# Betta Unimaculata and Pallifina?



## Betta man (Mar 25, 2011)

Well, I've decided that I'm going to stop getting new betta splendens (which is very very hard) and I want to get a pair of either betta unimaculata or pallifina. I have read that unimaculata fry are huge and can eat crushed pellets as soon as the parents stop caring for them. I also want some because they are mouth brooders. I was wondering if anyone's ever kept them and if there's any tips they have to give. I'm hoping to get some, but I've found them pretty expensive. (especially the pallifina. 60 bucks is a lot not counting shipping.) If anyone else knows of an easy mouthbrooding betta that is pretty, please tell me about it. Btw, I'm hoping to have a lot of different species of bettas instead of just splendens. Also, I want fish that aren't very aggressive.


----------



## emc7 (Jul 23, 2005)

My fellow club member spawning maculatus has no fry. Apparently males typically either eat the eggs/fry or starve to death and laws prevent any more wild from being collected. So the price is likely to stay up there, but if you breed them, there is a demand. 

IBC has a "species maintenance program" similar to what ACA and ALa have. Basically of list of which fish are where in the hobby. There are so many betta besides spendens and there are some articles http://www.ibcbettas.org/smp/articles/index.html

Brownorum are interesting to me. They aren't brown and may be a delayed or situational mouthbrooder.
I think it was Mark Denaro that show us the pics. 

You might want to join ALFA http://tech.groups.yahoo.com/group/AmericanLabyrinthFishAssociation/


----------



## Betta man (Mar 25, 2011)

Brownorums are pretty. I personally love metallic blue. It's something I look for in most bettas.

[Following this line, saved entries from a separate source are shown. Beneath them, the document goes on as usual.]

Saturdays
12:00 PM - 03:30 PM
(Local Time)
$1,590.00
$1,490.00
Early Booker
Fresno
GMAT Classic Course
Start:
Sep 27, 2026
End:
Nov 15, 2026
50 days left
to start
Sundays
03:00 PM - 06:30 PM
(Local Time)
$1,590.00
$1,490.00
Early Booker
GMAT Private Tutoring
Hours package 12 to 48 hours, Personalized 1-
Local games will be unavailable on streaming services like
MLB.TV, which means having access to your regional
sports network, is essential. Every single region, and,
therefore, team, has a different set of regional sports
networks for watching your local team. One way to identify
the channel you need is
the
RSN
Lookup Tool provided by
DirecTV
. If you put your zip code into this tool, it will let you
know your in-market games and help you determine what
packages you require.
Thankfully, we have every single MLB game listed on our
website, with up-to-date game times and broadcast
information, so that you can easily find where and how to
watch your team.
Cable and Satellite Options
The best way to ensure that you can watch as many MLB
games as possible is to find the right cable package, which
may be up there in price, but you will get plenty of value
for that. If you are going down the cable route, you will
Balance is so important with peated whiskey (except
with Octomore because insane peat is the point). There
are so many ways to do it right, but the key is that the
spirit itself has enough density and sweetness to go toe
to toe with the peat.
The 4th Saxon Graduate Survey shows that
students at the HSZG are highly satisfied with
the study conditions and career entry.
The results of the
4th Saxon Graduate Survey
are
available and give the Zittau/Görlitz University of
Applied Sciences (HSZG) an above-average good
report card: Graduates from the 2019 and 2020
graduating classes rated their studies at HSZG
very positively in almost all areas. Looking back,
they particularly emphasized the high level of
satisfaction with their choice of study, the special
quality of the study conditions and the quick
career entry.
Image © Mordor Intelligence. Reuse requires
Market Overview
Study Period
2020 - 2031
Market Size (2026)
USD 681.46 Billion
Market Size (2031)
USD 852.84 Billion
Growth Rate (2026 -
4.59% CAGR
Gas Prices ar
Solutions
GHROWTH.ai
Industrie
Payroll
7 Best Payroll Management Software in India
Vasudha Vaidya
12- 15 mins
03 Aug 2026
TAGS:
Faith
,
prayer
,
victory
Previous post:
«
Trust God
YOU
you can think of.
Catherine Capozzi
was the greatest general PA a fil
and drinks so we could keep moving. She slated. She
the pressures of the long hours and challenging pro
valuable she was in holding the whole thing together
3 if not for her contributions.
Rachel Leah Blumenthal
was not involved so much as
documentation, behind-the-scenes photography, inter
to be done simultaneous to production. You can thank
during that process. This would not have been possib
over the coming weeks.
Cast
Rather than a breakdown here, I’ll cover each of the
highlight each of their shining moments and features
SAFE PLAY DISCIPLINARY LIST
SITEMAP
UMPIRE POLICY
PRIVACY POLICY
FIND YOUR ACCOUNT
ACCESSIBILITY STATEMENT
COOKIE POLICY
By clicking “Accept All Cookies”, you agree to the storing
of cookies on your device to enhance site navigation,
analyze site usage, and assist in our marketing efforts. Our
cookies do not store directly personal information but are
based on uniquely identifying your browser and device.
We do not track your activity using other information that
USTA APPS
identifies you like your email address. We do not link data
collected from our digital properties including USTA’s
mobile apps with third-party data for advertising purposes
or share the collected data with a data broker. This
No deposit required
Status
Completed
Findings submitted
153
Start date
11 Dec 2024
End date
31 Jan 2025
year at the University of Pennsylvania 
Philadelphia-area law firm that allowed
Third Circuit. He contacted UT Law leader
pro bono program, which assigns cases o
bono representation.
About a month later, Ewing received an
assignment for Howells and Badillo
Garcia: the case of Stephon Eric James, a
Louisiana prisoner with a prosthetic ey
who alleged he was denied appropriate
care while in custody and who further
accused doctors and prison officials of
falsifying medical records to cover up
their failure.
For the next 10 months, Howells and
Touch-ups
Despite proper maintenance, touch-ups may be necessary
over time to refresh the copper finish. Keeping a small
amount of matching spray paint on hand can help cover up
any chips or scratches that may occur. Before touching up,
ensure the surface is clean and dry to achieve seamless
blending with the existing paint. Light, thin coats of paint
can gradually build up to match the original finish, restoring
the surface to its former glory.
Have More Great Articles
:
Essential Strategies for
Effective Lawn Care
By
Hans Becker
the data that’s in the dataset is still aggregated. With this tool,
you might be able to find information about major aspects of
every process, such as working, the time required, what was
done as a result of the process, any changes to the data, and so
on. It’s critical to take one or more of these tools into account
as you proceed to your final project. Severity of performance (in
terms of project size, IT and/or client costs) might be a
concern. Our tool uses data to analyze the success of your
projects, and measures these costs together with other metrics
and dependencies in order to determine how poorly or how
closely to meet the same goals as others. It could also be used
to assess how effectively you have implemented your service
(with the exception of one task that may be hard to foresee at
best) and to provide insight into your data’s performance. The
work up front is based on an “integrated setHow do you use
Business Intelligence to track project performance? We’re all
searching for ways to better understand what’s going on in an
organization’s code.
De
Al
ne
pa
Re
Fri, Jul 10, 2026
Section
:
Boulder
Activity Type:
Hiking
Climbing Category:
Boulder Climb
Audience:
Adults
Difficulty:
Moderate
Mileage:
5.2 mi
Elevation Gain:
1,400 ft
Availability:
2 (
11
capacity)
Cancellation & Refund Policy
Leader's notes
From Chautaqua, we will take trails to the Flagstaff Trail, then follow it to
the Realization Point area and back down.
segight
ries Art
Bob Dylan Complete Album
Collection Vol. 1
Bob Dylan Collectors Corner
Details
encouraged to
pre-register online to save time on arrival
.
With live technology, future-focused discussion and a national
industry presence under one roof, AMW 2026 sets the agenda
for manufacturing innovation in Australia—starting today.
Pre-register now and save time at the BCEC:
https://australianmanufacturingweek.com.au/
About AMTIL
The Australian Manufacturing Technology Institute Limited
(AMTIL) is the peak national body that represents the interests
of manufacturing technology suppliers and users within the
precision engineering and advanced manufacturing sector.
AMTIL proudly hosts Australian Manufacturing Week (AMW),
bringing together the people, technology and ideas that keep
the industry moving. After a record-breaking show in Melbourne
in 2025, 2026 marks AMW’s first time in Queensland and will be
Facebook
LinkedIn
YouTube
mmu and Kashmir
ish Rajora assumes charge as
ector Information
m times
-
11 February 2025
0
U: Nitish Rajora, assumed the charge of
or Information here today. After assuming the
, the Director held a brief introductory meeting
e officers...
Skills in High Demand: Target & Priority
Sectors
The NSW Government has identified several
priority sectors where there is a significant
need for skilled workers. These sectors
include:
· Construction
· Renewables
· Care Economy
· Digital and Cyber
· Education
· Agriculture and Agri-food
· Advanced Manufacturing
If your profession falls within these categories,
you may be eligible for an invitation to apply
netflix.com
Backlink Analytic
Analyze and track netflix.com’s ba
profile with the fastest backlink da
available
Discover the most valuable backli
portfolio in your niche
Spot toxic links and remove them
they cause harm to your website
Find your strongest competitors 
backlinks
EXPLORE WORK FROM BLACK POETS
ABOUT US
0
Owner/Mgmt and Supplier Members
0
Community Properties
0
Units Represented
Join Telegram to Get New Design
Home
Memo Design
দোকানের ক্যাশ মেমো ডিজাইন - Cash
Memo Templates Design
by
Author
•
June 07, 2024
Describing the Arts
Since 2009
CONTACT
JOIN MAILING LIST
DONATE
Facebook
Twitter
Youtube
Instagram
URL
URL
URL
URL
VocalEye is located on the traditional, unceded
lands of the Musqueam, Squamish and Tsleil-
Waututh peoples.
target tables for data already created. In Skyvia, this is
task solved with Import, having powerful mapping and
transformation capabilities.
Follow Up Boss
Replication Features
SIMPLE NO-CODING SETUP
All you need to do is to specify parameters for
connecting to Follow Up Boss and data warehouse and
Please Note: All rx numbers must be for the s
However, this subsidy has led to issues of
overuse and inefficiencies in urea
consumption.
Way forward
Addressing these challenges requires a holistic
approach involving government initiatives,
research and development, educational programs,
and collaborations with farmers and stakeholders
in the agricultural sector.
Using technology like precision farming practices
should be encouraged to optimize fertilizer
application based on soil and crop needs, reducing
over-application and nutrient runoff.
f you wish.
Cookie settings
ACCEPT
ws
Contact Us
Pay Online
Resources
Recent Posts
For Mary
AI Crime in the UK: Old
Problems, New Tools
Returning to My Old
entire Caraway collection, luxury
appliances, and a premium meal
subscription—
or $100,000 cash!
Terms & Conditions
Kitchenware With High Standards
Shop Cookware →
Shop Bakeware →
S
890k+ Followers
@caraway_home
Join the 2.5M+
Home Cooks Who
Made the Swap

That's why I have only had one red betta. Thanks for the link. I am unlucky with breeding fish that I know a lot about. Maybe fish I know nothing about will work.


----------



## Betta man (Mar 25, 2011)

Found something. Does this look like a good deal? They're ocellatas, but still members of the unimaculata family. http://www.aquabid.com/cgi-bin/auction/auction.cgi?fwbettas&1341892237


----------



## emc7 (Jul 23, 2005)

Pretty, never saw those before. Look at closed items for pricing, but I bet those are uncommon enough the seller can set the price. Really even $10 a fish is cheap for something you could only get from a store with a special order.


----------



## Betta man (Mar 25, 2011)

I emailed the seller and he said that unimacs get too big for a 15 gal. He also said he kept 4 juvies in a 15 gal when he first got them, but that it's too much of a stretch. I have decided to get channoides. The seller said that he had an extra pair, so I'm hoping to get a reply soon.


----------



## chipmunk1210 (Jun 21, 2012)

I have betta ocellatas and I love them. They have huge personalities and are one of the easier mouthbrooding bettas to breed. Right now I have 3 in a 20L that will be sexually mature in another 2 months or a little sooner. Another nice one is betta simplex. They are a great beginner mouthbrooder and tend to be on the cheaper side. I will be aquiring some within the next month to start a species tank and start breeding them as well. They can be kept in a 10 gallon easily. If you would be interested in any betta simplex, let me know. I can let you know a guy who has some that will be coming up for sale very soon.


----------



## Guest (Jul 7, 2012)

Betta man said:


> I emailed the seller and he said that unimacs get too big for a 15 gal. He also said he kept 4 juvies in a 15 gal when he first got them, but that it's too much of a stretch. I have decided to get channoides. The seller said that he had an extra pair, so I'm hoping to get a reply soon.


I looked up the info that you got from the seller of the unimacs and here is what I found. That seller is lying to you, a pair can be housed in a 10 gallon.

Always research the answers that you get from people about the fish that you want. Because some people will lie to you. They get 12.6cm, not sure what that is in inches, but I imagine it is small enough for a ten gallon or more.

Take a look at the link Betta man

http://www.ibcbettas.org/smp/species/unimaculata.html


----------



## Betta man (Mar 25, 2011)

I think I'll go for channoides and rubras. Thanks though!


----------